Strona:Józef Ignacy Kraszewski - Justka.pdf/80

Ta strona została uwierzytelniona.

— Imię przypadkowo podobne — rzekła — ale żeby to ona być mogła, nie sposób, niepodobieństwo! Przypomnijcież sobie tego szurgota — twarz, wzrost, cerę. Jakimże cudem ta poczwarka mogła się zmienić w ten ideał? Poprostu: niemożliwe.
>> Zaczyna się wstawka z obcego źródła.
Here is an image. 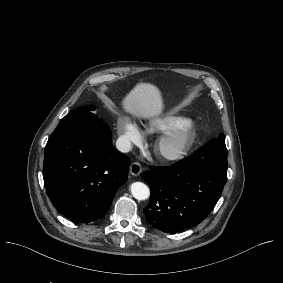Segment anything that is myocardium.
I'll return each instance as SVG.
<instances>
[{"label": "myocardium", "instance_id": "f54148a6", "mask_svg": "<svg viewBox=\"0 0 283 283\" xmlns=\"http://www.w3.org/2000/svg\"><path fill=\"white\" fill-rule=\"evenodd\" d=\"M195 139V128L191 121L184 120L175 128L164 131L157 138V144L175 145L176 150L162 158L165 165H174L181 162L189 154Z\"/></svg>", "mask_w": 283, "mask_h": 283}]
</instances>
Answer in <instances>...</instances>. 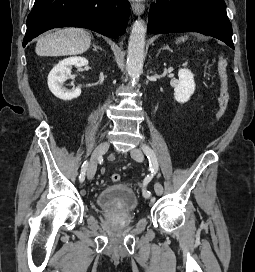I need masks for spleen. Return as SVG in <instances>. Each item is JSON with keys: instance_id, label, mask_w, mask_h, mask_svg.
<instances>
[{"instance_id": "3e777b00", "label": "spleen", "mask_w": 255, "mask_h": 272, "mask_svg": "<svg viewBox=\"0 0 255 272\" xmlns=\"http://www.w3.org/2000/svg\"><path fill=\"white\" fill-rule=\"evenodd\" d=\"M186 38H187V37H181L180 39H178V42H179V41H185Z\"/></svg>"}]
</instances>
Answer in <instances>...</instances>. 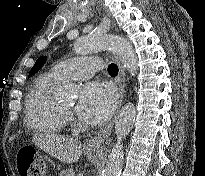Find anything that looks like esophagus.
<instances>
[{"label":"esophagus","instance_id":"34e87169","mask_svg":"<svg viewBox=\"0 0 205 176\" xmlns=\"http://www.w3.org/2000/svg\"><path fill=\"white\" fill-rule=\"evenodd\" d=\"M115 61H116L118 68H119V74H118L116 82H117V85L119 88L120 106H121L122 101H123L124 96H125L126 74H125L124 68H123L122 64L119 62V60L116 58ZM117 114H118V111L115 113L113 119L106 127H104L95 136H93L92 138H90L88 140L87 147L98 148V147H101L107 141L108 136L111 134V131L113 129Z\"/></svg>","mask_w":205,"mask_h":176}]
</instances>
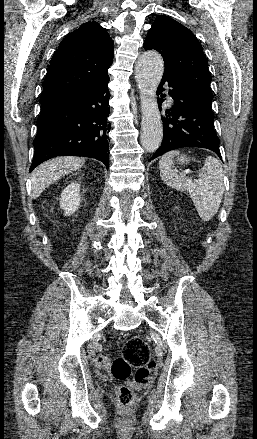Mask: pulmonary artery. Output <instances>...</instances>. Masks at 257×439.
Returning a JSON list of instances; mask_svg holds the SVG:
<instances>
[{
	"label": "pulmonary artery",
	"instance_id": "1",
	"mask_svg": "<svg viewBox=\"0 0 257 439\" xmlns=\"http://www.w3.org/2000/svg\"><path fill=\"white\" fill-rule=\"evenodd\" d=\"M169 101L172 103V99L170 97H168Z\"/></svg>",
	"mask_w": 257,
	"mask_h": 439
}]
</instances>
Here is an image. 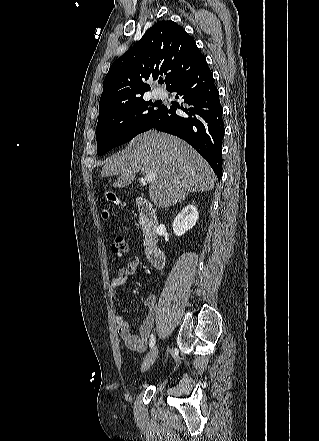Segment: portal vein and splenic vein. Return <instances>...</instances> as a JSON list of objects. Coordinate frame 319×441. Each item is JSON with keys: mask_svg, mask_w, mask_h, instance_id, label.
Segmentation results:
<instances>
[{"mask_svg": "<svg viewBox=\"0 0 319 441\" xmlns=\"http://www.w3.org/2000/svg\"><path fill=\"white\" fill-rule=\"evenodd\" d=\"M156 173L155 172H147L145 175H144V180L146 181V182H148V183H152V182H154L155 180H156Z\"/></svg>", "mask_w": 319, "mask_h": 441, "instance_id": "obj_1", "label": "portal vein and splenic vein"}]
</instances>
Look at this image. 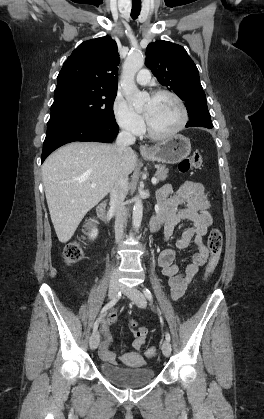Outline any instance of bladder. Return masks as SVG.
<instances>
[{"instance_id": "obj_1", "label": "bladder", "mask_w": 264, "mask_h": 419, "mask_svg": "<svg viewBox=\"0 0 264 419\" xmlns=\"http://www.w3.org/2000/svg\"><path fill=\"white\" fill-rule=\"evenodd\" d=\"M100 371L108 380L122 388L142 387L155 377L154 370L144 365L121 367L103 362L100 364Z\"/></svg>"}]
</instances>
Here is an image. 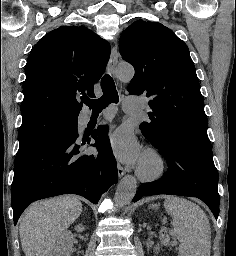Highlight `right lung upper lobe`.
Here are the masks:
<instances>
[{
	"instance_id": "obj_1",
	"label": "right lung upper lobe",
	"mask_w": 236,
	"mask_h": 256,
	"mask_svg": "<svg viewBox=\"0 0 236 256\" xmlns=\"http://www.w3.org/2000/svg\"><path fill=\"white\" fill-rule=\"evenodd\" d=\"M110 45L84 26H62L45 35L31 50L25 67L22 118L55 112L78 118L79 98L95 97Z\"/></svg>"
}]
</instances>
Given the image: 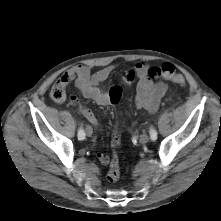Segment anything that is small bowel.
<instances>
[{
	"label": "small bowel",
	"instance_id": "c3829d8e",
	"mask_svg": "<svg viewBox=\"0 0 221 221\" xmlns=\"http://www.w3.org/2000/svg\"><path fill=\"white\" fill-rule=\"evenodd\" d=\"M114 71L113 65H108L92 73L90 68L85 65H76L72 69L65 72L60 78L65 87L73 80L82 95L93 100L100 106H109L115 104L110 96V90L106 91L100 87ZM122 80L131 84L137 80L135 105L137 108L145 109L150 113L157 111L159 103L168 91V86L164 82H154L148 76V65L144 62H138L134 68L126 70L122 73ZM83 116L94 126L99 127L95 114L87 107L80 106ZM98 161L107 166L110 163V157L104 153H97Z\"/></svg>",
	"mask_w": 221,
	"mask_h": 221
}]
</instances>
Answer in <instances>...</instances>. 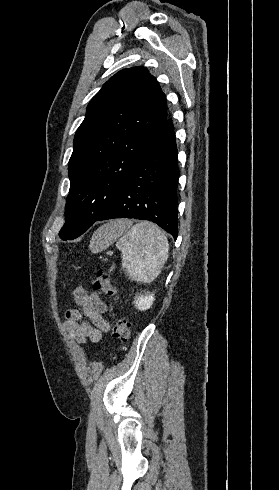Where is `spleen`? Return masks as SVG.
<instances>
[{
	"label": "spleen",
	"instance_id": "1",
	"mask_svg": "<svg viewBox=\"0 0 279 490\" xmlns=\"http://www.w3.org/2000/svg\"><path fill=\"white\" fill-rule=\"evenodd\" d=\"M117 238H120L116 246L122 252V268H126L130 278L142 284L154 282L167 262L169 250L167 238L160 228L152 222L132 226L129 220H114L98 228L90 250L95 254L103 252Z\"/></svg>",
	"mask_w": 279,
	"mask_h": 490
}]
</instances>
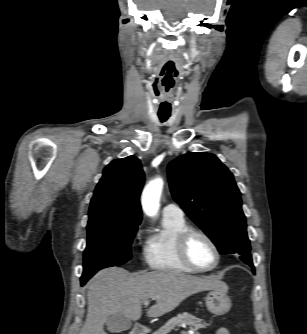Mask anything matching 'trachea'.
I'll use <instances>...</instances> for the list:
<instances>
[{
  "label": "trachea",
  "instance_id": "1",
  "mask_svg": "<svg viewBox=\"0 0 307 334\" xmlns=\"http://www.w3.org/2000/svg\"><path fill=\"white\" fill-rule=\"evenodd\" d=\"M170 117V115H159V119L161 122L167 121V119Z\"/></svg>",
  "mask_w": 307,
  "mask_h": 334
}]
</instances>
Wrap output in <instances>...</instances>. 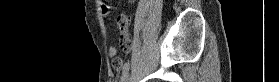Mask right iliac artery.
<instances>
[{"instance_id":"82829eb1","label":"right iliac artery","mask_w":279,"mask_h":82,"mask_svg":"<svg viewBox=\"0 0 279 82\" xmlns=\"http://www.w3.org/2000/svg\"><path fill=\"white\" fill-rule=\"evenodd\" d=\"M129 68H130V63L127 62L124 64L123 66V69H122V76H121V81L120 82H124L126 77H127V74L129 72Z\"/></svg>"}]
</instances>
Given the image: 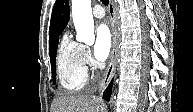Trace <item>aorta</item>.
Here are the masks:
<instances>
[{"label": "aorta", "mask_w": 193, "mask_h": 112, "mask_svg": "<svg viewBox=\"0 0 193 112\" xmlns=\"http://www.w3.org/2000/svg\"><path fill=\"white\" fill-rule=\"evenodd\" d=\"M72 18L77 41L93 44L95 35L91 0H72Z\"/></svg>", "instance_id": "1"}]
</instances>
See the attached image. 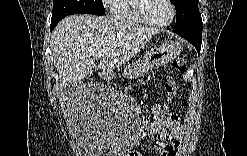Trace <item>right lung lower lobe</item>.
I'll return each mask as SVG.
<instances>
[{
    "label": "right lung lower lobe",
    "mask_w": 247,
    "mask_h": 156,
    "mask_svg": "<svg viewBox=\"0 0 247 156\" xmlns=\"http://www.w3.org/2000/svg\"><path fill=\"white\" fill-rule=\"evenodd\" d=\"M58 22H52L51 21V26H50V29L51 31L55 28V26L57 25Z\"/></svg>",
    "instance_id": "obj_1"
}]
</instances>
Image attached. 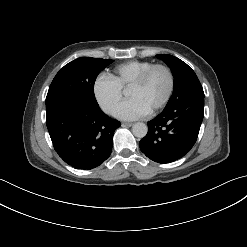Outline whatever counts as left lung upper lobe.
<instances>
[{"mask_svg":"<svg viewBox=\"0 0 247 247\" xmlns=\"http://www.w3.org/2000/svg\"><path fill=\"white\" fill-rule=\"evenodd\" d=\"M157 57L168 65L174 76L173 94L165 108H170L178 102L191 97L204 98L200 81L195 72L185 62L168 54H159Z\"/></svg>","mask_w":247,"mask_h":247,"instance_id":"5c2ea615","label":"left lung upper lobe"}]
</instances>
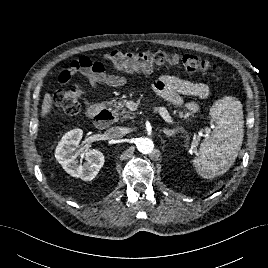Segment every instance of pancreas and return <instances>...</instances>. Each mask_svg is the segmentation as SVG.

— Ale ja nie wiem nic — dodał pan Leon — bom nie śmiał jej badać, nie miałem sposobności mówić z nią dłużej, parę słów zaledwie raczyła przemówić do mnie, bardzo łaskawie, obojętnych.
Cóż mama na to?
Milczenie było odpowiedzią w początku. Sędzinka westchnęła tylko parę razy, podparła się na ręku i zadumała.
— A Aureli?
— Aureli imienia jej nie pamiętał wcale i nie domyśla się niczego — rzekł Leon.
— A ty się domyślasz? — zapytała matka.
— Mnie się zdaje, że to nasza Justysia — odparł Leon.
— Nigdy w świecie — sprzeciwiła się Sędzinka. — Co znaczy imię? masz więcej jakie poszlaki?
— Żadnych innych, ale zkądże jej ta Baranówka?
— Przysłyszało ci się! — zawołała Sędzinka.